Open skleanthous opened 6 years ago
I take it, as you have mentioned it yourself, that you are already aware of the Global
and IterationSetup
.
Do you also realise that each test is ran in isolation in a separate application generated by BenchmarkDotNet.
So by the sounds of things, what you really need to do is just refactor your code as BenchmarkDotNet already does what you are asking for.
Just do the following:
[MemoryDiagnoser]
public class DependencyBenchmark
{
private IManageSessionOf<MyTempState> session;
private object myEvent;
public DependencyBenchmark()
=> myEvent = new
{
Count = 2,
Name = "Hey"
};
[GlobalSetup]
public void GlobalSetup()
{
PreCallRequirements();
}
[Benchmark] //Default. If no RunXXX properties are set, behaviour defaults to run before
public void PreCallRequirements()
{
session = SessionFor<MyTempState>.StartSession();
}
[Benchmark]
public void PostCallRequirements()
{
session.Dispose();
}
[Benchmark]
public void AddEventBenchmark()
{
session.AddEvent(myEvent);
}
[GlobalCleanup]
public void GlobalCleanup()
{
PostCallRequirements();
}
}
Hello @Matthew-Bonner and thank you for your reply.
What you posted doesn't quite work for benchmarking AddEventBenchmark because in the case of an in-mem collection results will be skewed since each iteration would be affected by pre-existence of events in the session (considering that the other one is a global setup).
So in summary what I need is a test/invocation setup, and I suggested one way by which inaccuracy introduced by introducing a test/invocation setup could be "subtracted" out. To compensate for its non-existence, currently I am doing this:
[Benchmark]
public IManageSessionOf<MyTempState> Overhead()
{
session = SessionFor<MyTempState>.StartSession();
session.Dispose();
return session;
}
[Benchmark]
public IManageSessionOf<MyTempState> AddEventBenchmark()
{
session = SessionFor<MyTempState>.StartSession();
session.AddEvent(myEvent);
session.Dispose();
return session;
}
And I manually subtract one from the other. I would really like to not polute my report with two unnecessary results.
Hello,
@Matthew-Bonner or @AndreyAkinshin : sorry for @-mentioning you guys, but if you just let me know if something like this is OK from your side and that if I create a PR this feature can/will be considered, I am more than keen to do all the work and create a PR ASAP. I also have some knowledge and a bit of experience of measurment theory (although both from soem years ago) so I'll probable be able to find the proper way to calculate sd & error in these cases.

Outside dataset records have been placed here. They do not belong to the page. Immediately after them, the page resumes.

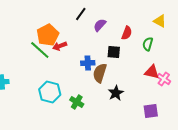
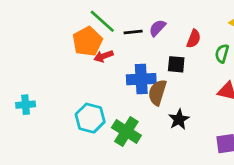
black line: (81, 14) -> (133, 32), moved, turned 48
green line: (40, 50) -> (102, 21), moved
blue cross: (88, 63) -> (141, 79), size x1.5
green cross: (77, 102) -> (126, 132), size x1.5

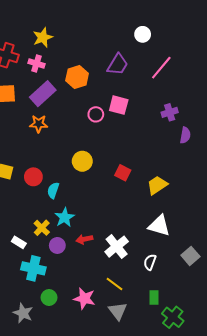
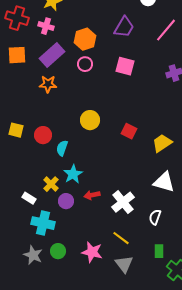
pink circle: (96, 114) -> (85, 64), moved
gray star: (23, 313) -> (33, 255), moved

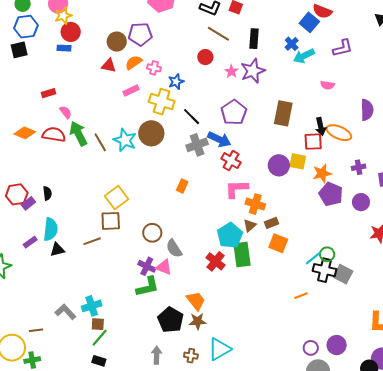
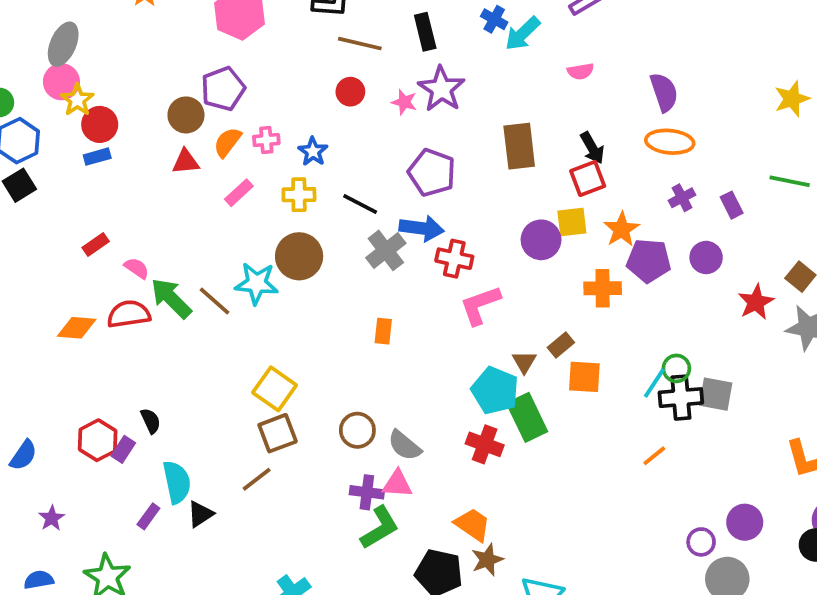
yellow cross: (162, 102) -> (299, 195), size x0.7
orange ellipse: (339, 133) -> (670, 142), moved
orange cross: (255, 204) -> (603, 288), moved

I've made a minor contribution to the project, so I was merely seeing if what I suggested was an option to try and be helpful. :)
@skleanthous, @Matthew-Bonner sorry for the late reply.
I don't like the idea with [Overhead(RunBefore = true)]
. If you have a macrobenchmark, [IterationSetup]
should work for you. If you have a microbenchmark, you should try to design it without side effects. I don't believe that math magic with different statistics for setup/benchmark/cleanup will work. If we are going to implement something like that, we need an example which shows that such approach provides better results than the classic one. We are not adding such features without a proof which demonstrates that we really need them.
On the other hand, the last example by @skleanthous (with the Overhead
method which includes StartSession
and Dispose
) looks pretty nice. I guess that it's one of the best ways to solve your problem.
And I manually subtract one from the other.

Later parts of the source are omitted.